After the frenetic rhythm of Kingston, I'm curious to know more about the slower-paced, agrarian Jamaica where the roots of the rib-sticking morning meal lie. So I travel westward to St. Elizabeth parish, to visit the family of my friend Melissa Stephenson, who lives in Mount Vernon, New York. "St. Elizabeth is the breadbasket of the nation," she has told me. "Growing up, our lawn was scallion and thyme."
When Melissa's father, Delano Stephenson, a prominent St. Elizabeth farmer and businessman, and her cousin, Keisha Green, pick me up at my hotel in the morning, our first stop is M & D Grocery, where proprietor Delvin Powell is standing in his parking lot, stirring the steaming contents of an enormous cauldron set over a roaring fire.
"Soup ready?" a woman shouts from a car rolling by.

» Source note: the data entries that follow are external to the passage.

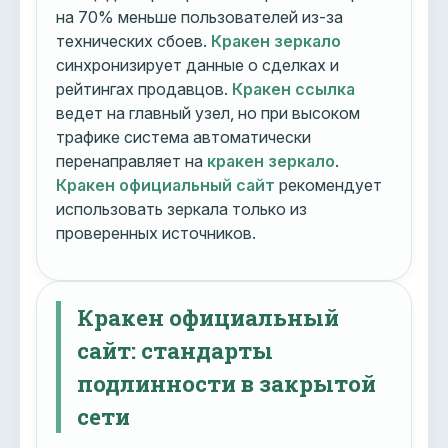
на 70% меньше пользователей из-за
технических сбоев.
Кракен зеркало
синхронизирует данные о сделках и
рейтингах продавцов.
Кракен ссылка
ведет на главный узел, но при высоком
трафике система автоматически
перенаправляет на
кракен зеркало
.
Кракен официальный сайт
рекомендует
использовать зеркала только из
проверенных источников.
Кракен официальный
сайт: стандарты
подлинности в закрытой
сети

"No, mon," says Powell. He's just finished assembling the ingredients for his conch soup, which won't be ready to sell for another hour. Nevertheless, he offers me a spoonful. Loaded with fresh conch and flavored with scallion, thyme, and Scotch bonnets picked from St. Elizabeth's fields, it already tastes terrific.
Conch is not the only fresh seafood I sample this morning. St. Elizabeth is also a fishing community; curried or brown stew lobster and fish soup are common breakfasts here, along with escovitch fish, fried whole and topped with a vinegary sauce. They're all eaten with a cassava flatbread called bammy, which is made from scratch by women like Imogene Falconer, whose home we visit next.
The bespectacled Falconer had grated her cassava and let it sit overnight in a wicker bag pressed down with stones to leech out its poisonous juices. This morning she beats the grated root in a huge wooden mortar, then sifts it to attain a fine flour. Oneil, 30, the eldest of her three sons, begins to fry small whole snappers and to prepare the escovitch sauce, slicing onions, ginger, and chiles into a reduction of coconut milk and vinegar. A tart aroma fills the kitchen, while outside, Falconer smooths a fistful of cassava flour into a round mold set on a cast-iron plate over a wood fire. The heat binds and toasts the starchy flour into a chewy, wafer-thin bammy. She hands it to me. It's smoky and has a creamy, wheatlike flavor. I've eaten escovitch fish and bammy before, bought from a hawker in downtown Kingston. But I'm grateful now to know just how much work goes into its preparation. Falconer makes six dozen bammies every morning to sell to farmers who snatch them up on their way to the fields.
We take a drive across Delano's scruffy land along an oceanside cliff, where he yanks a tentacled cassava from the ground and plucks some melons. We visit various Stephensons in their homes surrounded by banana plants and enormous rosemary bushes. As night falls, we wander down to Treasure Beach, where a fishing boat called the Avatar II has anchored. A crowd has formed with trucks and coolers. Driftwood fires dot the beach. The boat's crewmen, their muscles taut from hauling nets, row ashore and dump their catch: jackfish, grunts, parrot fish, yellowtail snappers, barracuda. Within an hour, all the fish is sold. By morning, much of it will be fried, doused in escovitch, and wrapped in paper along with fresh-made bammy, to be purchased and eaten for breakfast in an open-air market, on a street corner, or on a waterfront somewhere in Jamaica, as the sun rises again.